2. Two ears and one mouth

All the best leaders, like salespeople, share the same physical trait: they have two ears and one mouth. And they use them in that proportion. The best way ahead is to listen at least twice as much as you talk.

This goes against perceived wisdom where we think of leaders as great orators and salespeople with the gift of the gab, making great pitches. In the 19th and 20th centuries, that might have been the right image, because leadership was all about command and control: the job of the boss was to tell, not listen.

In the 21st century, leaders are losing their coercive power. Instead of demanding compliance, you have to build commitment. You cannot build commitment by shouting at people. You have to take time to listen.

Listening is the path to strength, not weakness. By listening, you can understand what motivates the other side; what their hopes and fears may be and how you can influence them positively. You are gaining valuable intelligence. Once you really understand the other side, you can tailor your comments to elicit the right response and to reduce objections and opposition. Listening lets you talk less, but better.

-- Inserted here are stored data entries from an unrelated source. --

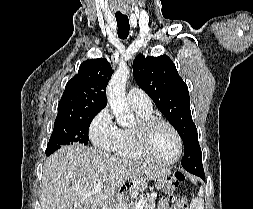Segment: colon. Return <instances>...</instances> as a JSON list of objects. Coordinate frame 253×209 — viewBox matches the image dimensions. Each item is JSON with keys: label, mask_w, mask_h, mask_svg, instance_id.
<instances>
[{"label": "colon", "mask_w": 253, "mask_h": 209, "mask_svg": "<svg viewBox=\"0 0 253 209\" xmlns=\"http://www.w3.org/2000/svg\"><path fill=\"white\" fill-rule=\"evenodd\" d=\"M183 179V175L181 173H177L174 176L168 177V182L166 183V189H172L178 186L180 181ZM176 209H188V201L186 197H181L177 203L175 204Z\"/></svg>", "instance_id": "obj_1"}]
</instances>
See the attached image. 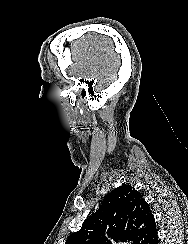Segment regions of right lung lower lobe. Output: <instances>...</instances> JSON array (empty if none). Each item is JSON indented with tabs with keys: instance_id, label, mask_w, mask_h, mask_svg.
Masks as SVG:
<instances>
[{
	"instance_id": "obj_1",
	"label": "right lung lower lobe",
	"mask_w": 188,
	"mask_h": 244,
	"mask_svg": "<svg viewBox=\"0 0 188 244\" xmlns=\"http://www.w3.org/2000/svg\"><path fill=\"white\" fill-rule=\"evenodd\" d=\"M143 244H158V236L156 231V225L150 230L147 238Z\"/></svg>"
}]
</instances>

Listening means learning to ask smart questions instead of giving smart answers. The more you listen, the more you learn. Listening is a good leader’s secret weapon, learn to use it well.

3. Vision

Visionary leaders are often dangerous. For every visionary leader who says that they can lead you to the ‘Promised Land’, there are normally ten more visionaries who promptly march you into the desert.

But the essence of leadership is taking people where they would not have gone by themselves. That means you need a vision, without being a wild-eyed visionary. Surprisingly, this is possible.

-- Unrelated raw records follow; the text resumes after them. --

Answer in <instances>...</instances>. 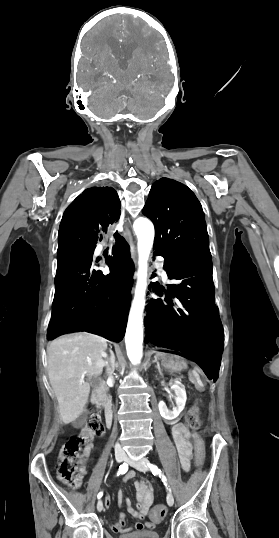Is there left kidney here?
<instances>
[{
    "label": "left kidney",
    "instance_id": "obj_1",
    "mask_svg": "<svg viewBox=\"0 0 279 538\" xmlns=\"http://www.w3.org/2000/svg\"><path fill=\"white\" fill-rule=\"evenodd\" d=\"M171 390H173L175 394L174 400L176 402V406H174L172 410H169L164 402H159L158 404L159 412L162 418H165V420H175V418L179 416L180 412L184 410L187 400L185 386H182V384H173V386H171Z\"/></svg>",
    "mask_w": 279,
    "mask_h": 538
}]
</instances>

For a leader, a vision is nothing more than a story in three parts:

  • This is where we are
  • This is where we are going
  • And this is how we will get there

Most of us can tell a simple story like that. And if you want to make your story really motivating, you add a fourth element: “and here is your vital role in helping us get there.” In other words, make the story personal and relevant to whoever you are talking to.

No one really gets excited about increasing earnings per share and boosting the CEO’s bonus, but they will get excited about building new skills and accomplishing something. Sharing your vision will help them do these things.

4. Decisiveness

If you really want to demoralize your team, be indecisive. Make decisions slowly and late; be unclear in communicating your decision and then change your mind. This way you can maximize confusion among your team and commit them to having to do huge amounts of redundant work and rework against tight deadlines.

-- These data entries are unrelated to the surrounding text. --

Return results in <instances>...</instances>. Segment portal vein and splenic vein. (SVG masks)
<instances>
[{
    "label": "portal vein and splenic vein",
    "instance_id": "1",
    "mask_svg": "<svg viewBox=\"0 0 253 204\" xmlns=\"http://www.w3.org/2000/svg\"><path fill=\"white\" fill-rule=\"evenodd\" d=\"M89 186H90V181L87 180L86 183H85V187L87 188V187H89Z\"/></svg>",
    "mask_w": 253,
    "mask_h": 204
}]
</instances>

In the old world (20th century), decisiveness was about bosses barking out orders.  Good decision making is no longer about “tell and sell”. If you want to build commitment, involve your team in the decision-making process from the start. That way, they will understand not just the what, but also the why of the decision.

They will understand the trade-offs; they will own the decision; they will be committed to making their decision work, as opposed to sabotaging their boss’s decision. There is a real risk they may come up with a better solution than the one you first thought about, but that is a risk well worth taking.

5. Letting go

Learn to trust your team. You do not have to do it all yourself, nor do you have to take on all the toughest challenges.

As a leader, you have to recruit the best team. If you have the best team, they should be able to take on the toughest challenges for you. The more you trust your team, the more that they will learn and grow. If you keep all the most interesting work for yourself, they will not learn or grow or become more motivated.

By letting go you force yourself to focus on what a leader should do: setting direction, recruiting and developing the team; securing resources and budget; dealing with conflict and resistance from elsewhere and managing workloads.

Letting go is the idle way to success – you work less and let your team shine more. They will be grateful to you for your trust and will respond with strong performance. You win, they win.